Status: 11/30/2022 3:22 p.m

Surprise on a school trip in Israel: the tour guide of an eighth grade found a 3000-year-old scarab beetle during a field trip. The Bronze Age seal apparently shows an Egyptian pharaoh crowning a local ruler.

During an archaeological excursion by a school class in Azor near Tel Aviv, a more than 3,000-year-old scarab was discovered, according to the Israel Antiquities Authority. “At first I thought it was a toy lying in the dirt, but an inner voice said to me, pick it up and turn it over,” said Gilad Stern of the agency’s education center, who led the tour.

He was amazed that it was a seal in the shape of the scarab dung beetle with a scene clearly engraved. That is “the dream of every archeology lover,” says Stern. The eighth graders at Rabin Middle School are also “totally enthusiastic”.

Power symbol of an authority figure

With the antiquities authority’s excursion program, schoolchildren should acquire archaeological knowledge and pass it on. The scene depicted on the scarab probably depicts the Egyptian pharaoh’s installation of a local ruler in the land of Canaan. It thus reflects the geopolitical reality of the late Bronze Age, around 1500 to 1000 BC, explained Amir Golani, a Bronze Age specialist at the Israel Antiquities Authority. It is “very likely that the seal actually dates from the late Bronze Age when the local Canaanites were ruled by the Egyptian Empire”.

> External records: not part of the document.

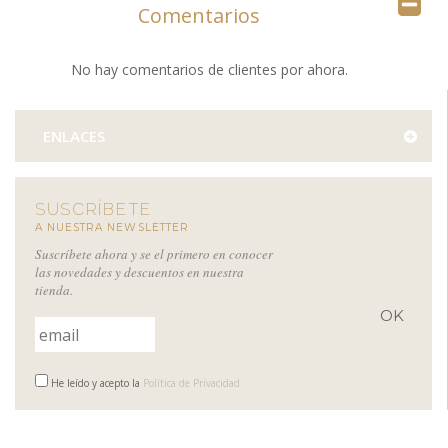
Comentarios
No hay comentarios de clientes por ahora.
ENLACES
SUSCRÍBETE
A NUESTRA NEWSLETTER
Suscríbete ahora y se el primero en conocer
las novedades y descuentos en nuestra
tienda.
He leído y acepto la
Política de Privacidad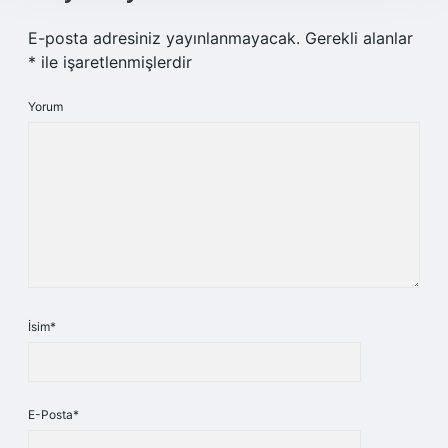
E-posta adresiniz yayınlanmayacak.
Gerekli alanlar
*
ile işaretlenmişlerdir
Yorum
İsim*
E-Posta*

An authority figure may have worn the bluish-greenish seal on a ring or chain as a symbol of power and status. It is therefore also unclear whether the piece was made in Egypt or in Israel. The scarab was considered by the Egyptians to be a symbol of luck, creation and rebirth. They saw the beetle’s ability to roll dung balls twice its own size as a parallel to the sun god Re and his chariot ride across the sky.